Saved data entries:
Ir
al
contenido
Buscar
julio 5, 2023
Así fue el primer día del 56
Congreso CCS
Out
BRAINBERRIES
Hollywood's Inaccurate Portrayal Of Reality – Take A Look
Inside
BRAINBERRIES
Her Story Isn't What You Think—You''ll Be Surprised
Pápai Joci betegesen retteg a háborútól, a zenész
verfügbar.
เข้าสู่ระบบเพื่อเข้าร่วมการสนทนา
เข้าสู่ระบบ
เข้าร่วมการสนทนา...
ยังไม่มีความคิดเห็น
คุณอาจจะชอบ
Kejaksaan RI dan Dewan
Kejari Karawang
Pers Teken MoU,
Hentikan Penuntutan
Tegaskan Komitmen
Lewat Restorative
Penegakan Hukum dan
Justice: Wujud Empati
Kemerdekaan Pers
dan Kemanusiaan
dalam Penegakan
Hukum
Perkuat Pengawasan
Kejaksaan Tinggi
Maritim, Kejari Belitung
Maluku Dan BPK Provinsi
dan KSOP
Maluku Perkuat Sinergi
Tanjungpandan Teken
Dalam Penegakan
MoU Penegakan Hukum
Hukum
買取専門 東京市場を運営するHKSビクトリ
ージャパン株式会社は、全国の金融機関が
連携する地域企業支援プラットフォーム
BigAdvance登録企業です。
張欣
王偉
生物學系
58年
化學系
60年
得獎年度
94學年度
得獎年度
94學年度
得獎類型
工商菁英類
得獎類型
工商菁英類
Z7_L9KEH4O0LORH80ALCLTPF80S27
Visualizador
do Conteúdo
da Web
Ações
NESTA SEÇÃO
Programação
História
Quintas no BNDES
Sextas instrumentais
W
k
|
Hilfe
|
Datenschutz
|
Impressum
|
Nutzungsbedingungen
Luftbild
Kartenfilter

About this task: Copy here each line of the preceding records with "Kejaksaan" in it.

Solved problem:
Kejaksaan RI dan Dewan
Kejaksaan Tinggi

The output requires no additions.